Wolfgang Metzner (SPD) war seit 2008 Mitglied des Stadtrates und von 2014 bis 2026 Dritter Bürgermeister der Stadt Bamberg. Der Pädagoge übernahm neben repräsentativen Aufgaben auch die Leitung zahlreicher Sitzungen und engagierte sich insbesondere im Kultur- und Schulbereich. Seine langjährige Erfahrung brachte er in viele Gremien ein.
Verabschiedete Stadträtinnen und Stadträte
Alina Achtziger (Die PARTEI) war seit 2022 Mitglied des Stadtrates. Sie rückte nach und engagierte sich in zahlreichen Gremien, unter anderem im Personalbereich sowie im kulturellen und sozialen Bereich der Stadt.
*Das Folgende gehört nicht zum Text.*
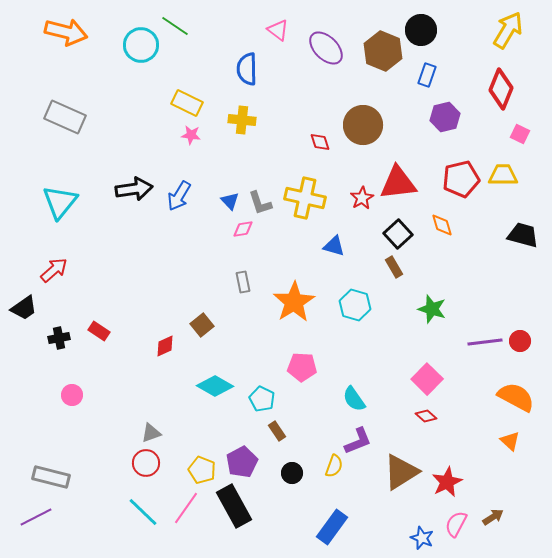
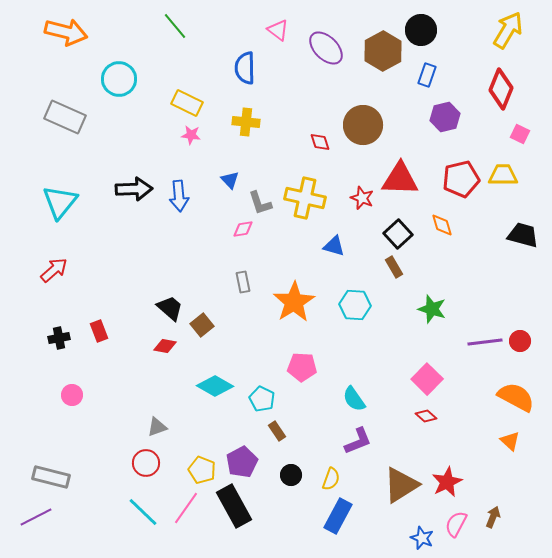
green line at (175, 26): rotated 16 degrees clockwise
cyan circle at (141, 45): moved 22 px left, 34 px down
brown hexagon at (383, 51): rotated 9 degrees clockwise
blue semicircle at (247, 69): moved 2 px left, 1 px up
yellow cross at (242, 120): moved 4 px right, 2 px down
red triangle at (398, 183): moved 2 px right, 4 px up; rotated 9 degrees clockwise
black arrow at (134, 189): rotated 6 degrees clockwise
blue arrow at (179, 196): rotated 36 degrees counterclockwise
red star at (362, 198): rotated 20 degrees counterclockwise
blue triangle at (230, 201): moved 21 px up
cyan hexagon at (355, 305): rotated 12 degrees counterclockwise
black trapezoid at (24, 308): moved 146 px right; rotated 104 degrees counterclockwise
red rectangle at (99, 331): rotated 35 degrees clockwise
red diamond at (165, 346): rotated 35 degrees clockwise
gray triangle at (151, 433): moved 6 px right, 6 px up
yellow semicircle at (334, 466): moved 3 px left, 13 px down
brown triangle at (401, 472): moved 13 px down
black circle at (292, 473): moved 1 px left, 2 px down
brown arrow at (493, 517): rotated 35 degrees counterclockwise
blue rectangle at (332, 527): moved 6 px right, 11 px up; rotated 8 degrees counterclockwise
Andreas Dechant (CSU) gehörte dem Stadtrat seit 2018 an. Der Polizeibeamte brachte seine sicherheitsrelevante Expertise insbesondere im Konversions- und Sicherheitssenat ein und war in mehreren Aufsichtsräten tätig.
Andreas Eichenseher (Grünes Bamberg) wirkte seit 2020 im Stadtrat. Seine Schwerpunkte lagen in den Bereichen Mobilität, Finanzen sowie Klima- und Umweltpolitik.
Karin Gottschall (SPD) war mit Unterbrechung ein langjähriges Stadtratsmitglied, zuletzt rückte sie 2025 wieder in das Gremium. Sie engagierte sich besonders im sozialen Bereich und für die Belange von Seniorinnen und Senioren.
Dr. Franz-Wilhelm Heller (CSU) war mit mehreren Amtszeiten seit den 1990er Jahren eine prägende Persönlichkeit im Stadtrat. Als Rechtsanwalt brachte er sein juristisches Wissen in zahlreiche Entscheidungen und Gremien ein.
Stefan Kurz (Grünes Bamberg) saß seit 2020 im Stadtrat. Als Kriminalbeamter brachte er vielfältige gesellschaftliche Perspektiven ein und engagierte sich insbesondere in Sicherheits- und Mobilitätsfragen.
Martin Pöhner (FDP) war Mitglied seit 2014. Der Schulleiter setzte seine pädagogische Erfahrung in verschiedenen Gremien ein und hatte seinen Schwerpunkt im Bildungsbereich.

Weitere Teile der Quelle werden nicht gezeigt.